Items listed in a dataset:
━━━
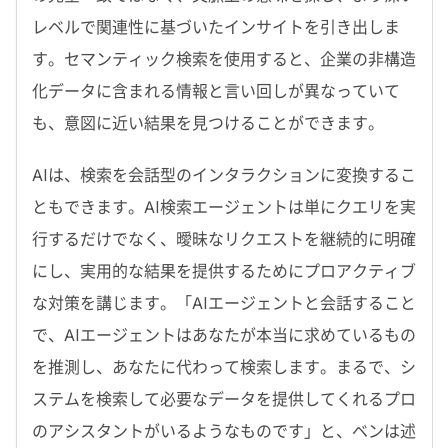
レベルで関連性に基づいたインサイトを引き出しま
す。セマンティック検索を使用すると、企業の非構造
化データに含まれる情報と言い回しが異なっていて
も、意図に近い結果を見つけることができます。
AI
は、検索を会話型のインタラクションに変換するこ
ともできます。
AI
検索エージェントは単にクエリを実
行するだけでなく、曖昧なリクエストを継続的に明確
にし、実用的な結果を提供するためにプロアクティブ
な対策を講じます。「
AI
エージェントと会話すること
で、
AI
エージェントはあなたが本当に求めているもの
を推測し、あなたに代わって検索します。まるで、シ
ステムを検索して必要なデータを提供してくれるプロ
のアシスタントがいるようなものです」と、ベンは述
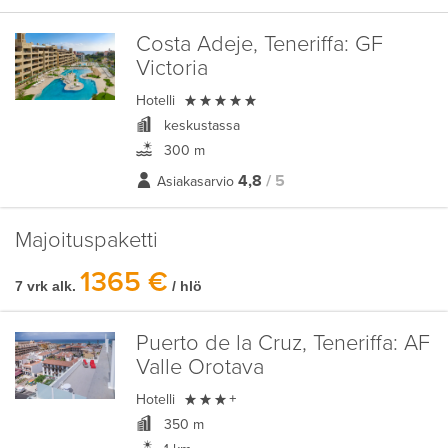
Costa Adeje, Teneriffa:
GF
Victoria

Hotelli
keskustassa
300 m
4,8
/ 5
Asiakasarvio
Majoituspaketti
1365 €
7 vrk alk.
/ hlö
Puerto de la Cruz, Teneriffa:
AF
Valle Orotava

Hotelli
+
350 m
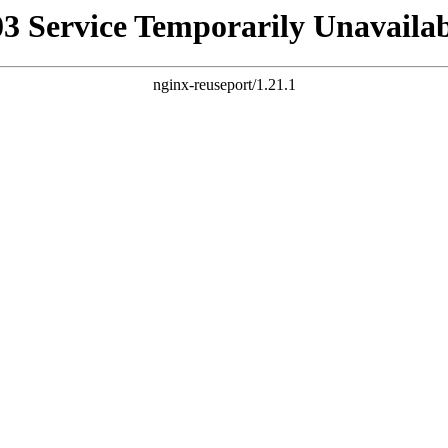
03 Service Temporarily Unavailab
nginx-reuseport/1.21.1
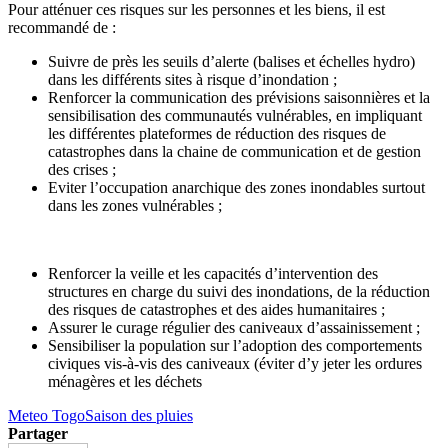
Pour atténuer ces risques sur les personnes et les biens, il est
recommandé de :
Suivre de près les seuils d’alerte (balises et échelles hydro)
dans les différents sites à risque d’inondation ;
Renforcer la communication des prévisions saisonnières et la
sensibilisation des communautés vulnérables, en impliquant
les différentes plateformes de réduction des risques de
catastrophes dans la chaine de communication et de gestion
des crises ;
Eviter l’occupation anarchique des zones inondables surtout
dans les zones vulnérables ;
Renforcer la veille et les capacités d’intervention des
structures en charge du suivi des inondations, de la réduction
des risques de catastrophes et des aides humanitaires ;
Assurer le curage régulier des caniveaux d’assainissement ;
Sensibiliser la population sur l’adoption des comportements
civiques vis-à-vis des caniveaux (éviter d’y jeter les ordures
ménagères et les déchets
Meteo Togo
Saison des pluies
Partager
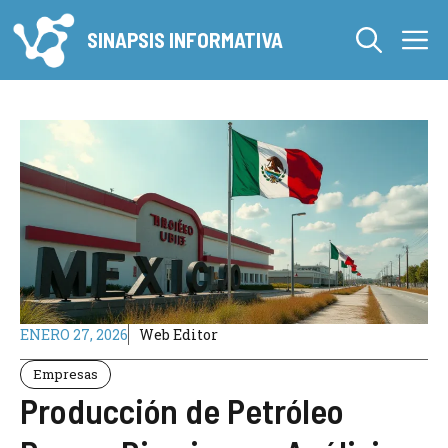
Saltar
M
al
SINAPSIS INFORMATIVA
contenido
ENERO 27, 2026
Web Editor
Empresas
Producción de Petróleo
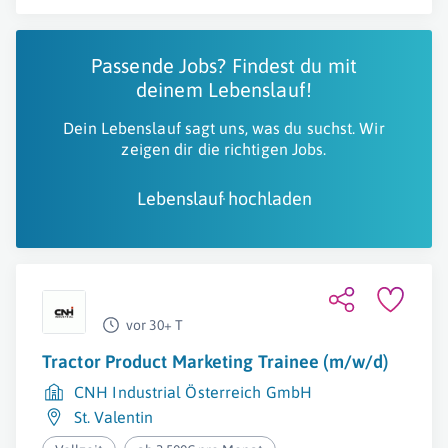
Passende Jobs? Findest du mit
deinem Lebenslauf!
Dein Lebenslauf sagt uns, was du suchst. Wir
zeigen dir die richtigen Jobs.
Lebenslauf hochladen
vor 30+ T
Tractor Product Marketing Trainee (m/w/d)
CNH Industrial Österreich GmbH
St. Valentin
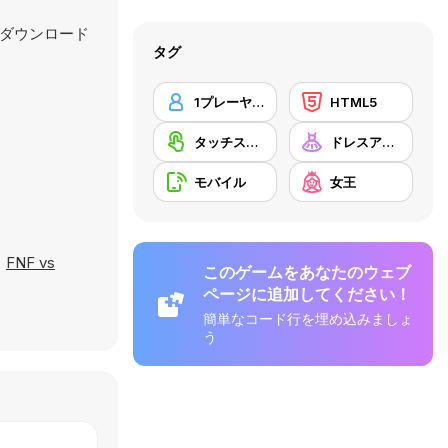
、ダウンロード
タグ
1プレーヤー
HTML5
タッチスクリーン
ドレスアップ
モバイル
女王
、
FNF vs
このゲームをあなたのウェブ
ページに追加してください！
簡単なコード行を埋め込みましょ
う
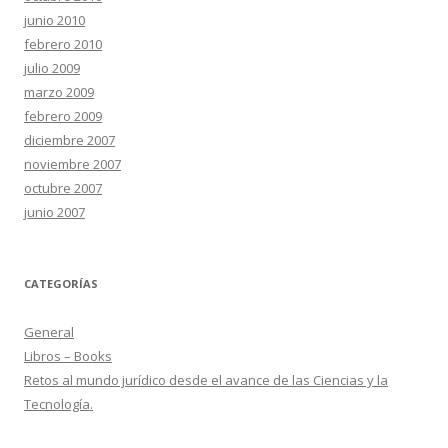
junio 2010
febrero 2010
julio 2009
marzo 2009
febrero 2009
diciembre 2007
noviembre 2007
octubre 2007
junio 2007
CATEGORÍAS
General
Libros – Books
Retos al mundo jurídico desde el avance de las Ciencias y la
Tecnología.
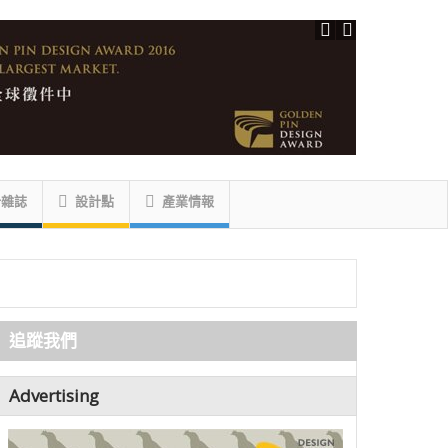
計雜誌
設計點
產業情報
追蹤我們
Advertising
━━━
Among the records above, find each line holding the string "Jobs" and pull it out.

Passende Jobs? Findest du mit
zeigen dir die richtigen Jobs.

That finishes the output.